Enhancing religious studies careers and making them easier to reach
The program represents an exception to North Central’s existing policy against transferring religion or theology coursework that involves beliefs taught by a church. Faculty and administrators at the College agreed that the benefits to both institutions as well as North Central’s rich history with the United Methodist Church made the partnership worth pursuing.
“It's a perfect combination of the approach that our religious studies program takes, which is non-doctrinal and interpretive, and a denominational approach that some of our students crave,” said Stephen Maynard Caliendo, dean of the College of Arts and Sciences and professor of political science. “The faculty and staff at Garrett-Evangelical are excited about this partnership because they know how well North Central students are prepared for their graduate programs and they appreciate having more of them in their graduate courses.”
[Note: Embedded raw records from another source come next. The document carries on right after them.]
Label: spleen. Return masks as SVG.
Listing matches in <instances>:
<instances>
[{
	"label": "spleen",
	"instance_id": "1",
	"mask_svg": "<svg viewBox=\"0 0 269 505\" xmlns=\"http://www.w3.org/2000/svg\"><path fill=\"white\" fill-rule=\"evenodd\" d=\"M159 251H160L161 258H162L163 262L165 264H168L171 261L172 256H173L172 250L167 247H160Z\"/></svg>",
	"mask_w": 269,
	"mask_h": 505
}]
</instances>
The partnership is a way for students to prepare for advanced degree programs as well as careers in ministry, service and social engagement. It also serves as a “study away” opportunity, as North Central students will get a feel for a different kind of campus by visiting GETS for on-site classes.
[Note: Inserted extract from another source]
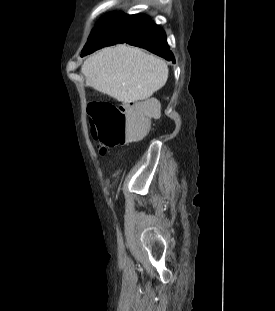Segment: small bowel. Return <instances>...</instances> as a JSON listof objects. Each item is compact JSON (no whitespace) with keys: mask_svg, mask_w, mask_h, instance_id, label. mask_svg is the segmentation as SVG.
<instances>
[{"mask_svg":"<svg viewBox=\"0 0 275 311\" xmlns=\"http://www.w3.org/2000/svg\"><path fill=\"white\" fill-rule=\"evenodd\" d=\"M122 174H125V171H122Z\"/></svg>","mask_w":275,"mask_h":311,"instance_id":"small-bowel-1","label":"small bowel"}]
</instances>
“We designed this program with our eyes toward students who eventually want to have a professional life in the Methodist tradition, but even students who are contemplating another path in a faith profession will benefit from taking classes at Garrett-Evangelical,” Caliendo said. “It's a world-class institution with a global student body and access to resources that we do not have at North Central.”
Another benefit to students is deferring some graduate school tuition by acquiring credits during their undergraduate years. “We very much had the cost of higher education in mind when we developed this program,” said Caliendo.